───── RECORDS FOR THIS EXERCISE

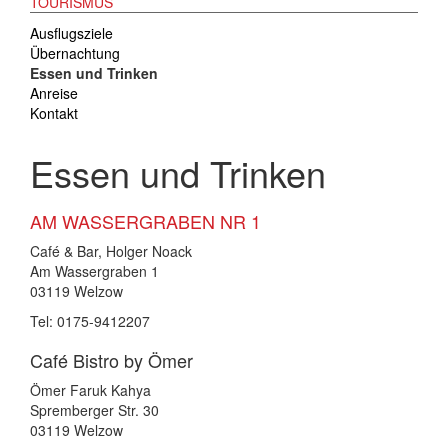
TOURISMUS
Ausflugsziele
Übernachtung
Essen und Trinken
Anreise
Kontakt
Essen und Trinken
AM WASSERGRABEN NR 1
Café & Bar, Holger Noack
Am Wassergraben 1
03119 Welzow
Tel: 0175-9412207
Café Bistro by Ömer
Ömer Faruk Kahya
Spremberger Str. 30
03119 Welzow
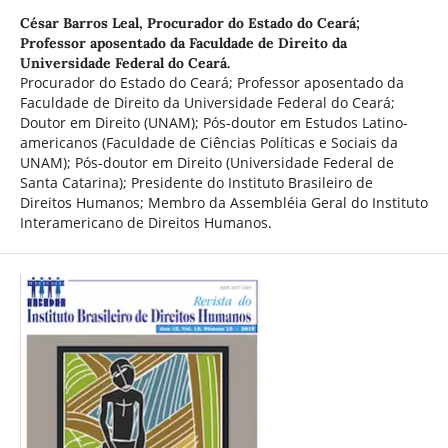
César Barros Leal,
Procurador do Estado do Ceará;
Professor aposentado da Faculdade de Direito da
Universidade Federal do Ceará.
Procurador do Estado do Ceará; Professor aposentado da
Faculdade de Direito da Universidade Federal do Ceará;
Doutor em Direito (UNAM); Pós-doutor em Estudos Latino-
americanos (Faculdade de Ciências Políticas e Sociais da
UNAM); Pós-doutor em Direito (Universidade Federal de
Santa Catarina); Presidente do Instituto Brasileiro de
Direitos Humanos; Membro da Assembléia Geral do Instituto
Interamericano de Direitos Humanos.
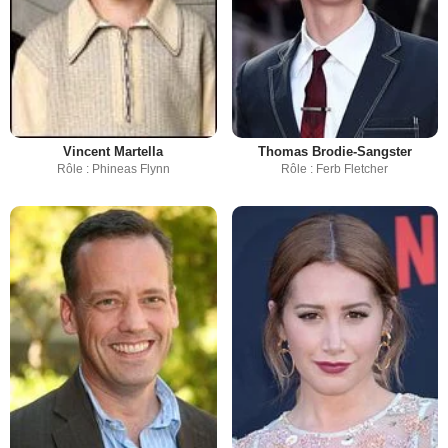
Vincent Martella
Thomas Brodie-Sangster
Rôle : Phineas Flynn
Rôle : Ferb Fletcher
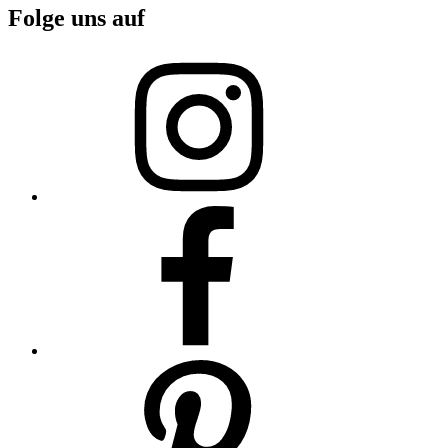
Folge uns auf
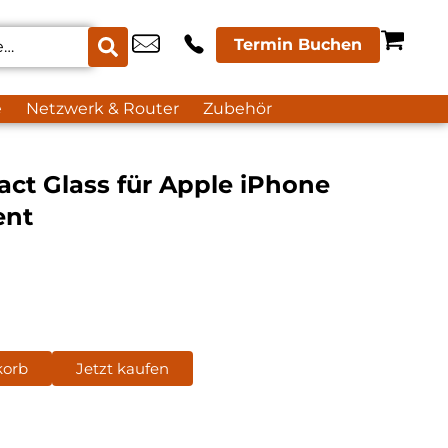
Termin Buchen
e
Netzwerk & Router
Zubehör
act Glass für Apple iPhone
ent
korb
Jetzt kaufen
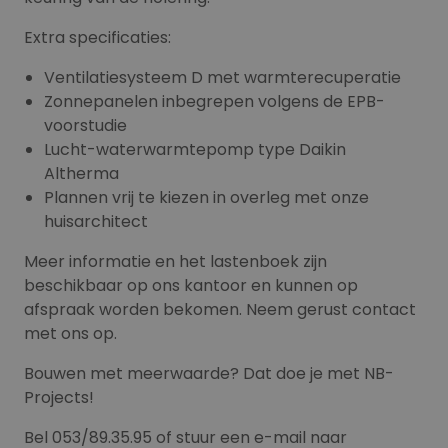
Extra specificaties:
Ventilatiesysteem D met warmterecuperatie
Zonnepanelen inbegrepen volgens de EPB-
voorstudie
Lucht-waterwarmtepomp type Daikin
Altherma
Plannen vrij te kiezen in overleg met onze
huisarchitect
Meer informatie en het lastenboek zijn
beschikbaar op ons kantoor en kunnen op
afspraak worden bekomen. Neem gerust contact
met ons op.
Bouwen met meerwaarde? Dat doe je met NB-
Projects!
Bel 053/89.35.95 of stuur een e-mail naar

──────────
───── RECORDS FOR THIS EXERCISE

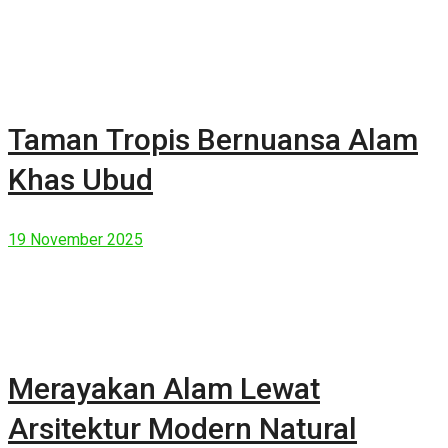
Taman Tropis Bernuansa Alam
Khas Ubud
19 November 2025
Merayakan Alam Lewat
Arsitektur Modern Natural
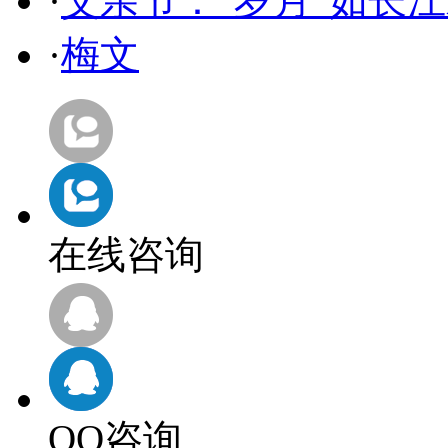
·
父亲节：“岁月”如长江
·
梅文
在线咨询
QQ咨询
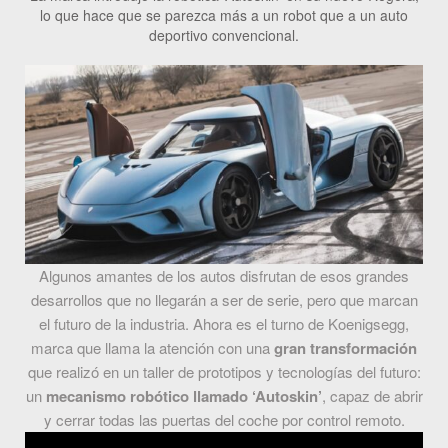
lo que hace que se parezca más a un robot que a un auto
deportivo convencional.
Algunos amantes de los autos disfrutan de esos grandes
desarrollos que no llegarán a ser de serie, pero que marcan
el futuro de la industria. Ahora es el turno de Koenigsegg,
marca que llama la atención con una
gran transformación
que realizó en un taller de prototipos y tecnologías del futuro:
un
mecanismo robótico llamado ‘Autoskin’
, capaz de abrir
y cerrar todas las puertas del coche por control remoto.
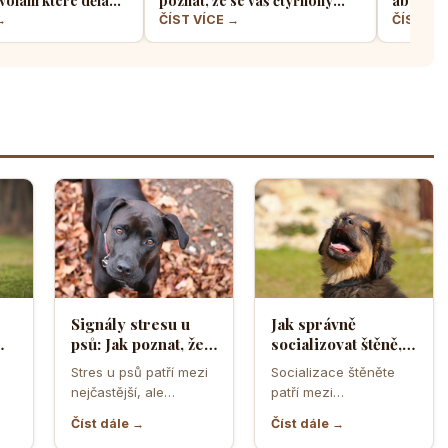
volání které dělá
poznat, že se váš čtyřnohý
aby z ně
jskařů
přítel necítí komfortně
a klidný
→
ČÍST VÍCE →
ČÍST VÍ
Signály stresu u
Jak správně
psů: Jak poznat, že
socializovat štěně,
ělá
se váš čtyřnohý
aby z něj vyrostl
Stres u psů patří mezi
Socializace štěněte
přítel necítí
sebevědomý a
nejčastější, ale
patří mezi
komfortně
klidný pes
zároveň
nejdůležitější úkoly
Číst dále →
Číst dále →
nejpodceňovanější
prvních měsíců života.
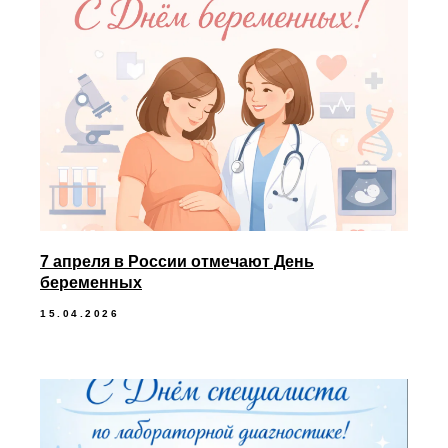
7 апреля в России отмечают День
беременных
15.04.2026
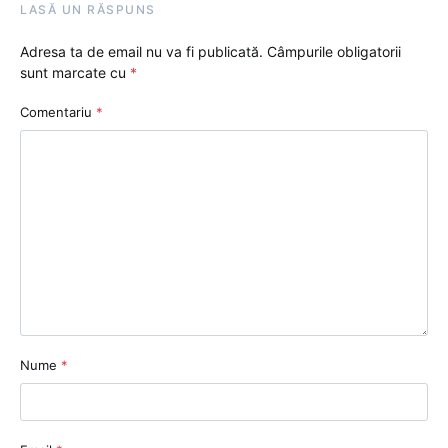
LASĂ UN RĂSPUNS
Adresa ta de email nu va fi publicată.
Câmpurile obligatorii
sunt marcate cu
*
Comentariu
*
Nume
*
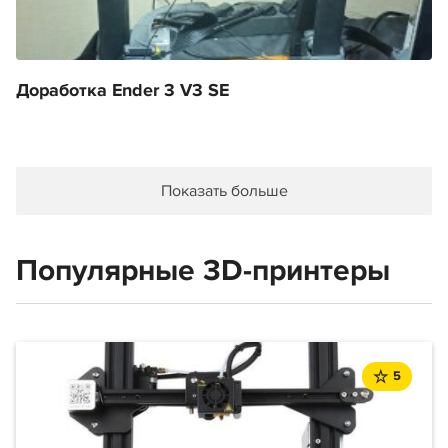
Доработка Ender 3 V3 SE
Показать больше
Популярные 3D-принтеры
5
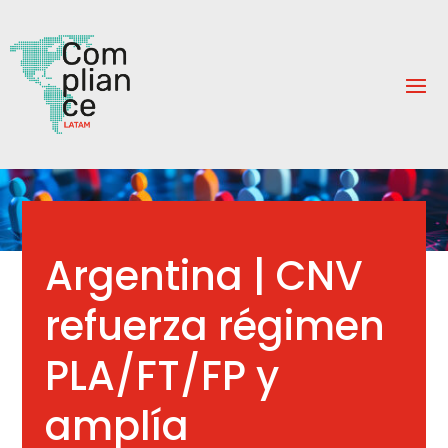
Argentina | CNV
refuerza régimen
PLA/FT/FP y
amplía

──────────
───── RECORDS FOR THIS EXERCISE

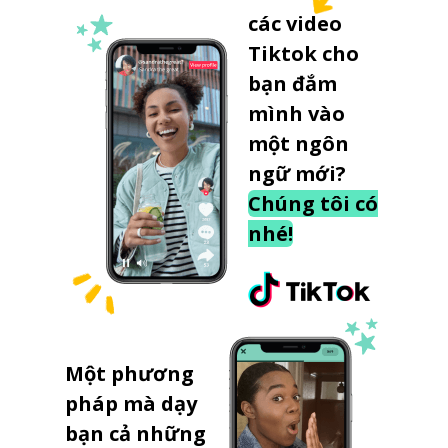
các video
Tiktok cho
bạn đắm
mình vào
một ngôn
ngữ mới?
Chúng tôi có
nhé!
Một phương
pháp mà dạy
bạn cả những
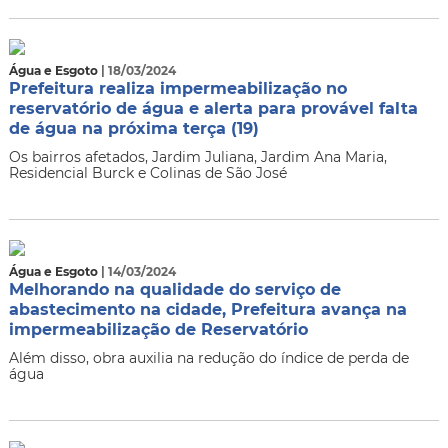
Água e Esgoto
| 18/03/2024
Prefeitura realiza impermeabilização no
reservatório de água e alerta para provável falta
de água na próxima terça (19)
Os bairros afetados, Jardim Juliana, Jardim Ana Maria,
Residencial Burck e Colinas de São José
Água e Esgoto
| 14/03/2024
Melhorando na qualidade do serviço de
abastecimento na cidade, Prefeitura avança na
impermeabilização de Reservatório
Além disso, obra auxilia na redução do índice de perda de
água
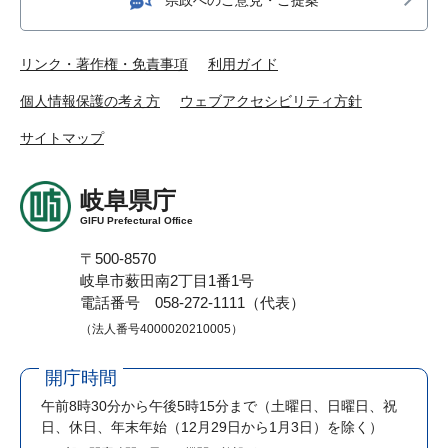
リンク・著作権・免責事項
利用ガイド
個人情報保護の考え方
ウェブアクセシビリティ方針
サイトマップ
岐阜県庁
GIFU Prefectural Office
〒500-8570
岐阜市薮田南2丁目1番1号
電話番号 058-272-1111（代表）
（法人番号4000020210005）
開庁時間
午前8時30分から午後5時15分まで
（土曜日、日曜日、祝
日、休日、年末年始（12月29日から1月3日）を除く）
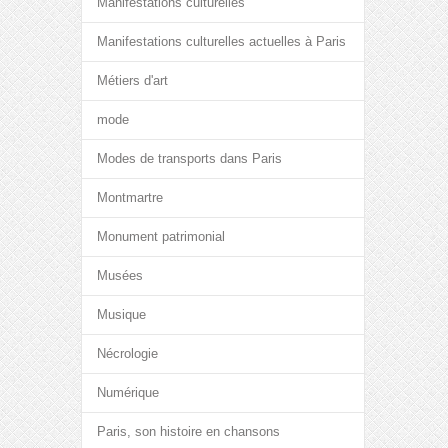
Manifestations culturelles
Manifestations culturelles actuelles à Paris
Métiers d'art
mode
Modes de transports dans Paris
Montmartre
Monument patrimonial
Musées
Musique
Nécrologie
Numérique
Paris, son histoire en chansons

──────────

» **EXERCISE GOAL**: For the entries shown above, tally every line containing the word "culturelles". Report the tally and nothing else.

» **RESULT FOR THIS EXERCISE**: 2